TO DO:
Go over the entries below line by line, copying each one that contains the word "interactable".

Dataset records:

============

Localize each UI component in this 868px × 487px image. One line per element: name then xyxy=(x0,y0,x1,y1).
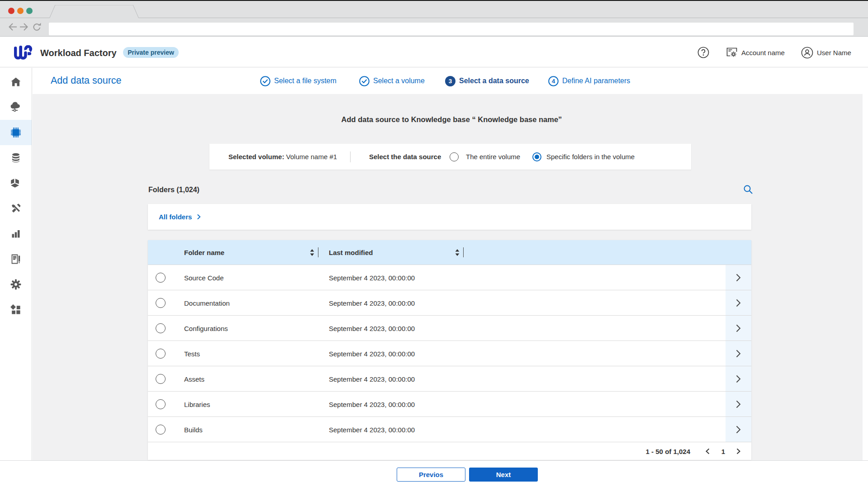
svg-text:4: 4 xyxy=(552,78,555,85)
svg-text:3: 3 xyxy=(449,78,452,85)
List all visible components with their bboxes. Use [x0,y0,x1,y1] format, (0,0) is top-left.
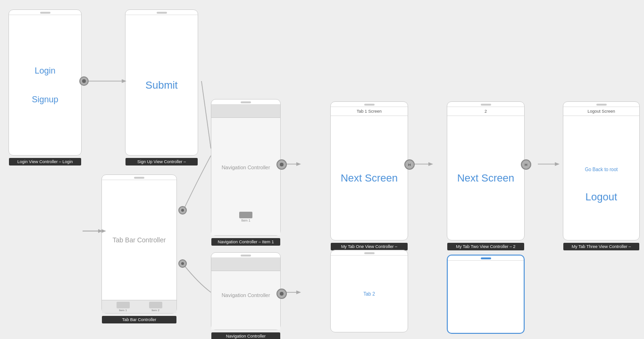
tabbar-phone: Tab Bar Controller Item 1 Item 2 Tab Bar… [101,174,177,314]
speaker-icon-2 [157,12,167,14]
nav1-label-center: Navigation Controller [222,165,270,170]
tab1-content: Next Screen [331,116,408,240]
tab1-phone-header [331,102,408,107]
signup-phone: Submit Sign Up View Controller – [125,9,198,156]
tab2view-content: Next Screen [447,116,524,240]
login-phone-header [9,10,81,15]
tab-item-2[interactable]: Item 2 [149,302,162,312]
connector-login-signup [79,76,89,86]
go-back-root[interactable]: Go Back to root [585,167,618,172]
speaker-icon-5 [241,255,251,256]
nav2-phone-label: Navigation Controller [211,332,280,339]
speaker-icon-9 [481,257,491,259]
signup-phone-label: Sign Up View Controller – [125,158,198,165]
logout-phone-content: Go Back to root Logout [563,116,639,240]
tab2-phone-header [331,250,408,256]
speaker-icon [40,12,50,14]
tab2-content: Tab 2 [331,256,408,332]
tab1-next-screen[interactable]: Next Screen [341,172,398,184]
tab1-title: Tab 1 Screen [331,107,408,116]
connector-tab1-right: H [404,159,415,170]
nav1-item-label: Item 1 [241,219,250,222]
speaker-icon-7 [364,252,375,254]
submit-text[interactable]: Submit [145,79,177,91]
signup-phone-header [125,10,198,15]
nav2-label-center: Navigation Controller [222,292,270,298]
canvas: Login Signup Login View Controller – Log… [0,0,644,339]
speaker-icon-6 [364,104,375,106]
tab2view-phone-label: My Tab Two View Controller – 2 [447,243,524,250]
svg-line-4 [201,81,211,149]
selected-phone-content [448,261,524,333]
connector-nav1-right [276,159,287,170]
nav1-phone-label: Navigation Controller – Item 1 [211,238,280,246]
speaker-icon-10 [596,104,607,106]
svg-marker-12 [296,290,301,294]
login-phone-label: Login View Controller – Login [9,158,81,165]
speaker-icon-3 [134,177,144,179]
tab2view-title: 2 [447,107,524,116]
connector-tabbar-upper [178,206,187,215]
tabbar-phone-content: Tab Bar Controller [102,180,176,300]
tab2view-phone: 2 Next Screen My Tab Two View Controller… [447,101,525,240]
tab2view-phone-header [447,102,524,107]
logout-screen-title: Logout Screen [563,107,639,116]
tab-bar-bottom: Item 1 Item 2 [102,300,176,313]
speaker-icon-8 [481,104,491,106]
signup-phone-content: Submit [125,15,198,155]
tab1-phone-label: My Tab One View Controller – [331,243,408,250]
speaker-icon-4 [241,101,251,103]
nav2-interior [211,271,280,330]
signup-link[interactable]: Signup [32,95,58,105]
tabbar-phone-header [102,175,176,180]
tab2-lower-phone: Tab 2 [330,250,408,332]
login-text[interactable]: Login [34,66,55,76]
connector-tab2view-right: H [521,159,531,170]
selected-phone-header [448,256,524,261]
tabbar-phone-label: Tab Bar Controller [102,316,176,323]
nav-controller-1-phone: Navigation Controller Item 1 Navigation … [211,99,281,236]
tab2view-next-screen[interactable]: Next Screen [457,172,514,184]
nav-controller-2-phone: Navigation Controller Navigation Control… [211,252,281,330]
logout-phone: Logout Screen Go Back to root Logout My … [563,101,640,240]
svg-marker-14 [98,229,103,233]
logout-phone-header [563,102,639,107]
login-phone: Login Signup Login View Controller – Log… [8,9,82,156]
logout-text[interactable]: Logout [585,191,617,203]
login-phone-content: Login Signup [9,15,81,155]
arrows-layer [0,0,644,339]
tab-item-2-label: Item 2 [151,309,159,312]
tabbar-controller-text: Tab Bar Controller [113,236,166,244]
tab-item-1[interactable]: Item 1 [117,302,130,312]
svg-marker-8 [428,162,433,166]
logout-phone-label: My Tab Three View Controller – [563,243,639,250]
svg-marker-10 [555,162,560,166]
nav2-nav-header [211,258,280,271]
nav1-nav-header [211,105,280,118]
connector-nav2-right [276,289,287,299]
tab1-phone: Tab 1 Screen Next Screen My Tab One View… [330,101,408,240]
nav1-item: Item 1 [239,212,252,222]
connector-tabbar-lower [178,259,187,268]
tab-item-1-label: Item 1 [119,309,127,312]
nav1-phone-header [211,99,280,105]
nav2-phone-header [211,253,280,258]
tab2-label-text: Tab 2 [363,291,375,297]
selected-phone [447,255,525,334]
svg-marker-6 [296,162,301,166]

============

RESULT:
tab-item-2[interactable]: Item 2 [149,302,162,312]
go-back-root[interactable]: Go Back to root [585,167,618,172]
tab1-next-screen[interactable]: Next Screen [341,172,398,184]
submit-text[interactable]: Submit [145,79,177,91]
signup-link[interactable]: Signup [32,95,58,105]
login-text[interactable]: Login [34,66,55,76]
tab2view-next-screen[interactable]: Next Screen [457,172,514,184]
logout-text[interactable]: Logout [585,191,617,203]
tab-item-1[interactable]: Item 1 [117,302,130,312]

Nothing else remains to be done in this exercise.